Nuestras casas quedaron separadas por una calle recta como la línea que separaba sus supercoletas lisas y negras. Pero al igual que ocurría entre los dos lados de su pelo negro, se trataba de una separación virtual.

Mi prima fue creciendo, sus coletas acortándose y la diferencia de edad se difuminó.

Unos años con el pelo corto y otros largo, siempre con pecas. Con novio o sin él; con amigos o sin ellos, comenzamos a disfrutar de todo lo que podíamos compartir. Sin miramientos, sin barreras. Partidos de fútbol por aquí, bailes por allá, merendolas, excursiones, chapuzones en el pilón y todo los demás. Sus dos coletas se hicieron famosas en el lugar, y su divertidísima hiperactividad empezó a marcar el ritmo de la pandilla.
Hoy lo veo claro, en el mundo de los niños siempre se repite el mismo esquema. Cuando tienes cinco años ya eres mayor y no quieres saber nada de los de tres, lo mismo les pasa a los de cuatro con los de dos o a los de ocho con los de seis. Poco a poco la vida te pone en tu sitio, las edades se equiparan y empiezas a saborear el valor de la amistad. 

No puedo imaginarme que las cosas fuesen de otra manera. ¡Ay,  se me escapa un suspiro al pensar en aquella época! y ojo a quien se le ocurra meterse con las coletas de mi prima.
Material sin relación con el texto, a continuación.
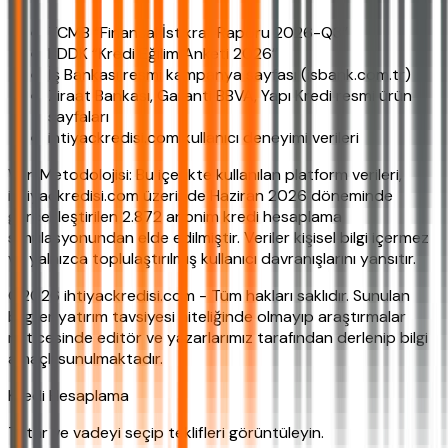
TCMB “Finansal İstikrar Raporu 2026-Q3”
BDDK “Kredi Eğilim Anketi 2026”
İş Bankası resmi kampanya sayfası (isbank.com.tr)
Ziraat Bankası, Garanti BBVA, Yapı Kredi resmi ürün
sayfaları
ihtiyackredisi.com kullanıcı deneyimi verileri
Veri Metodolojisi: Bu içerikte kullanılan platform verileri,
ihtiyackredisi.com üzerinde Haziran 2026 döneminde
gerçekleştirilen 2.872 anonim kredi hesaplama
simülasyonundan elde edilmiştir. Veriler kişisel bilgi içermez
ve yalnızca toplulaştırılmış kullanıcı davranışlarını yansıtır.
©2026 ihtiyackredisi.com - Tüm hakları saklıdır. Sunulan
bilgiler yatırım tavsiyesi niteliğinde olmayıp araştırmalar
neticesinde editör ve yazarlarımız tarafından derlenip bilgi
amaçlı sunulmaktadır.
Kredi Hesaplama
Tutar ve vadeyi seçip teklifleri görüntüleyin.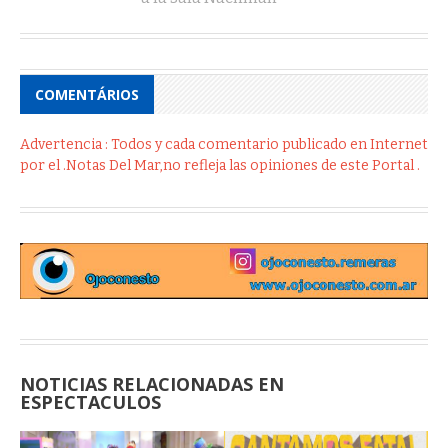
COMENTÁRIOS
Advertencia : Todos y cada comentario publicado en Internet
por el .Notas Del Mar,no refleja las opiniones de este Portal .
NOTICIAS RELACIONADAS EN
ESPECTACULOS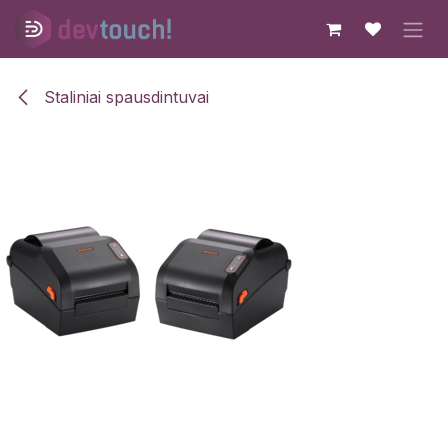
Skip to Content
Staliniai spausdintuvai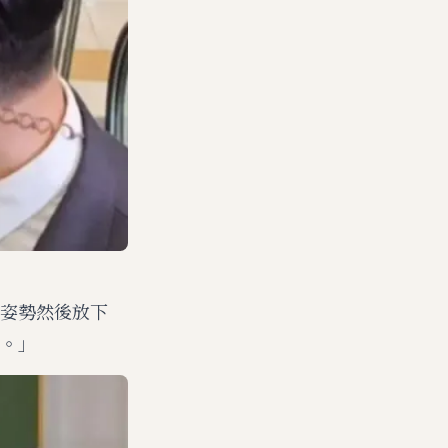
姿勢然後放下
。」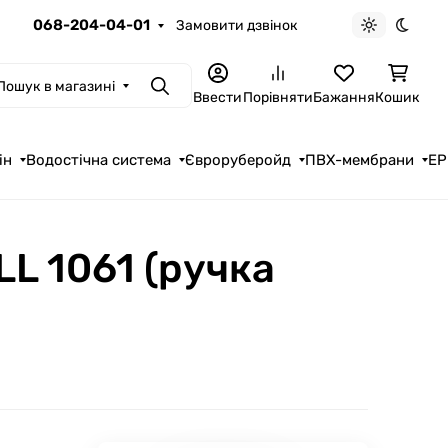
068-204-04-01
Замовити дзвінок
Light theme
Dark t
Пошук в магазині
Пошук
Ввести
Порівняти
Бажання
Кошик
ін
Водостічна система
Євроруберойд
ПВХ-мембрани
EP
L 1061 (ручка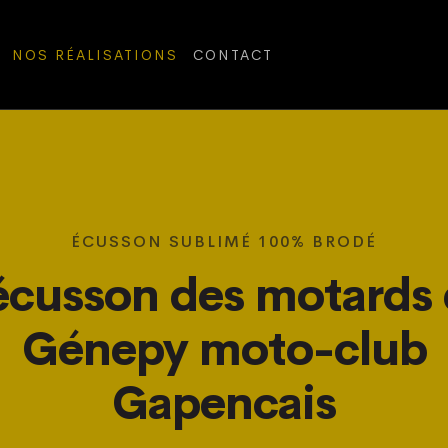
NOS RÉALISATIONS
CONTACT
ÉCUSSON SUBLIMÉ 100% BRODÉ
écusson des motards
Génepy moto-club
Gapencais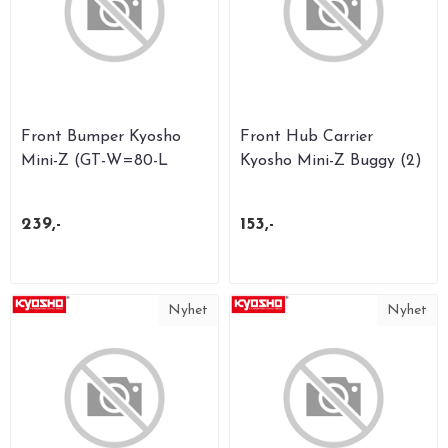
Front Bumper Kyosho
Front Hub Carrier
Mini-Z (GT-W=80-L
Kyosho Mini-Z Buggy (2)
Type)
239,-
153,-
Nyhet
Nyhet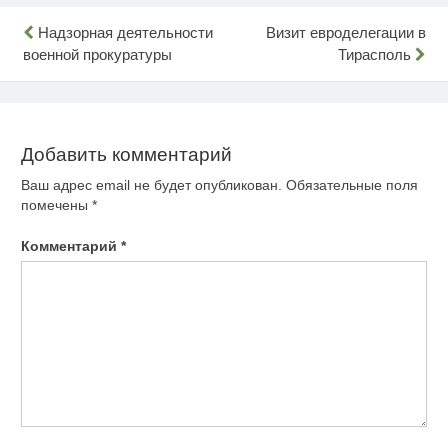
Навигация
Надзорная деятельности
Визит евроделегации в
военной прокуратуры
Тирасполь
по
записям
Добавить комментарий
Ваш адрес email не будет опубликован.
Обязательные поля
помечены
*
Комментарий
*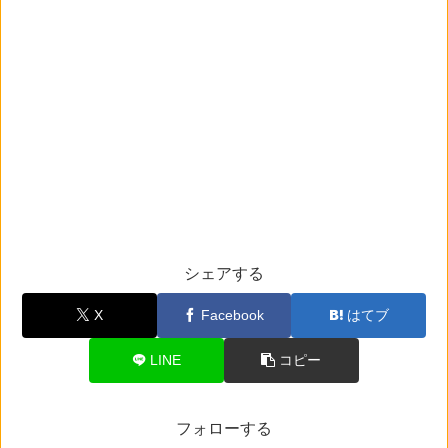
シェアする
X
Facebook
はてブ
LINE
コピー
フォローする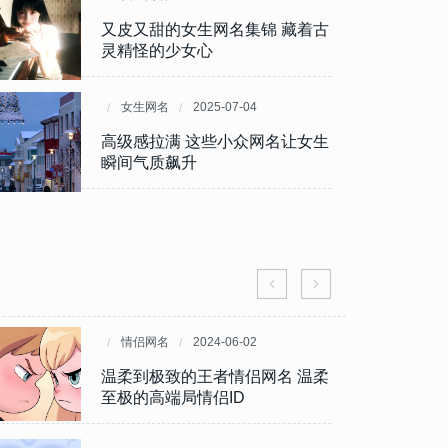
2025最新花系ID浪漫集 把花期
又皮又甜的女生网名集锦 藏着古
藏进名字里
灵精怪的少女心
女生网名
女生网名
2025-08-08
2025-07-04
给闺蜜的爆笑备注大全 让友情甜
高级感拉满 这些小众网名让女生
度超标
瞬间气质飙升
情侣网名
情侣网名
2025-07-16
2024-06-02
私藏稀有情侣名大公开 甜而不腻
温柔到极致的王者情侣网名 温柔
撞名算我输
至极的高端局情侣ID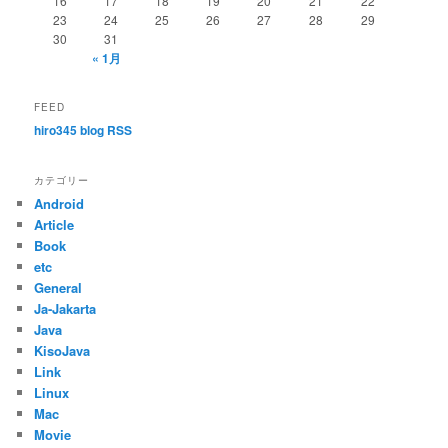
16
17
18
19
20
21
22
23
24
25
26
27
28
29
30
31
« 1月
FEED
hiro345 blog RSS
カテゴリー
Android
Article
Book
etc
General
Ja-Jakarta
Java
KisoJava
Link
Linux
Mac
Movie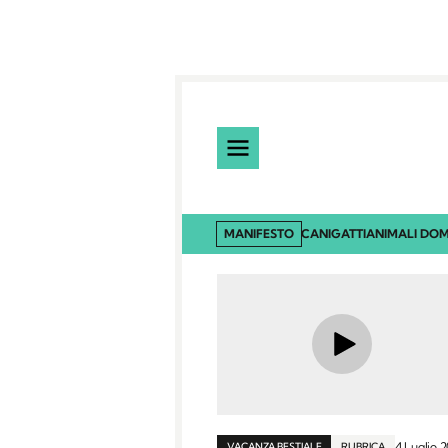
MANIFESTO
CANI
GATTI
ANIMALI DOM
4 Luglio 
VACANZA BESTIALE
RUBRICA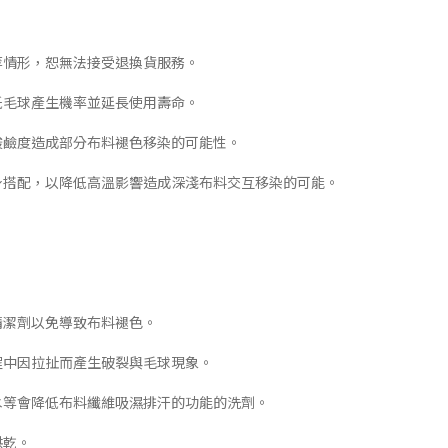
等情形，恕無法接受退換貨服務。
低毛球產生機率並延長使用壽命。
酸鹼度造成部分布料褪色移染的可能性。
下身搭配，以降低高溫影響造成深淺布料交互移染的可能。
清潔劑以免導致布料褪色。
程中因拉扯而產生破裂與毛球現象。
白水等會降低布料纖維吸濕排汗的功能的洗劑。
烘乾。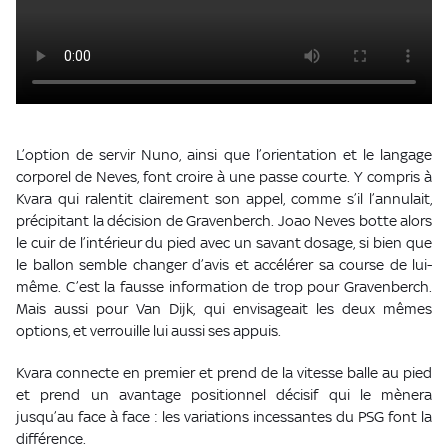
L’option de servir Nuno, ainsi que l’orientation et le langage
corporel de Neves, font croire à une passe courte. Y compris à
Kvara qui ralentit clairement son appel, comme s’il l’annulait,
précipitant la décision de Gravenberch. Joao Neves botte alors
le cuir de l’intérieur du pied avec un savant dosage, si bien que
le ballon semble changer d’avis et accélérer sa course de lui-
même. C’est la fausse information de trop pour Gravenberch.
Mais aussi pour Van Dijk, qui envisageait les deux mêmes
options, et verrouille lui aussi ses appuis.
Kvara connecte en premier et prend de la vitesse balle au pied
et prend un avantage positionnel décisif qui le mènera
jusqu’au face à face : les variations incessantes du PSG font la
différence.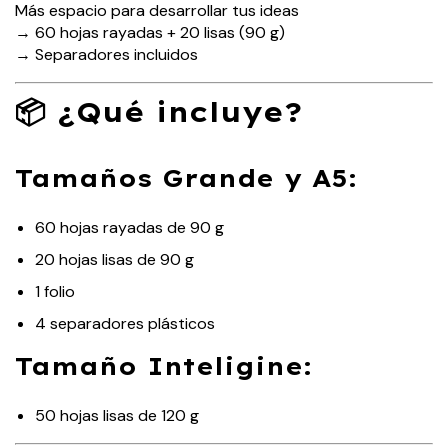
Más espacio para desarrollar tus ideas
→ 60 hojas rayadas + 20 lisas (90 g)
→ Separadores incluidos
📦 ¿Qué incluye?
Tamaños Grande y A5:
60 hojas rayadas de 90 g
20 hojas lisas de 90 g
1 folio
4 separadores plásticos
Tamaño Inteligine:
50 hojas lisas de 120 g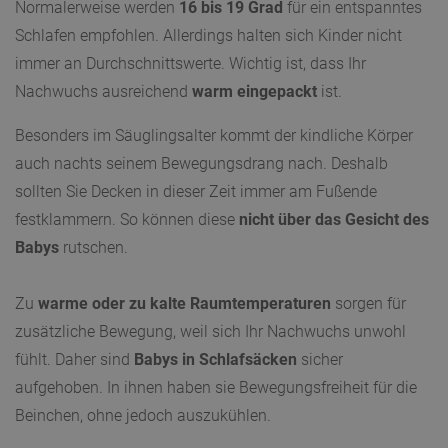
Normalerweise werden
16 bis 19 Grad
für ein entspanntes
Schlafen empfohlen. Allerdings halten sich Kinder nicht
immer an Durchschnittswerte. Wichtig ist, dass Ihr
Nachwuchs ausreichend
warm eingepackt
ist.
Besonders im Säuglingsalter kommt der kindliche Körper
auch nachts seinem Bewegungsdrang nach. Deshalb
sollten Sie Decken in dieser Zeit immer am Fußende
festklammern. So können diese
nicht über das Gesicht des
Babys
rutschen.
Zu
warme oder zu kalte Raumtemperaturen
sorgen für
zusätzliche Bewegung, weil sich Ihr Nachwuchs unwohl
fühlt. Daher sind
Babys in Schlafsäcken
sicher
aufgehoben. In ihnen haben sie Bewegungsfreiheit für die
Beinchen, ohne jedoch auszukühlen.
Aquí estoy yo, la mayor, para defenderla.

Ojalá les pase lo mismo a nuestros hijos, que ahora lloran porque el mayor no quiere ir con el pequeño y el pequeño no quiere separarse del mayor, pero al final comparten juegos y pandilla como su madre y yo. Sueño con que se esté forjando una amistad entre ellos y que con el paso de los años suspiren por esta época tan bonita de infancia y pueblo.

Las coletas se conviertieron en cortes de pelo a la moda, la mayor corre hoy menos que la pequeña y la ropa se comparte sin envidias ni llantos si es que la talla acompaña. Y no sólo eso, las llantinas de antaño se han convertido en risas compartidas y mucho más y se echan de menos las dos coletas de mis recuerdos, con la recta más recta de la comarca de La Hoya, por donde ahora corre nuestra vida unida por una línea imaginaria.

Ahora mi prima es alta y delgada, tiene el pelo largo y caoba y también podría hacerse dos fantásticas coletas.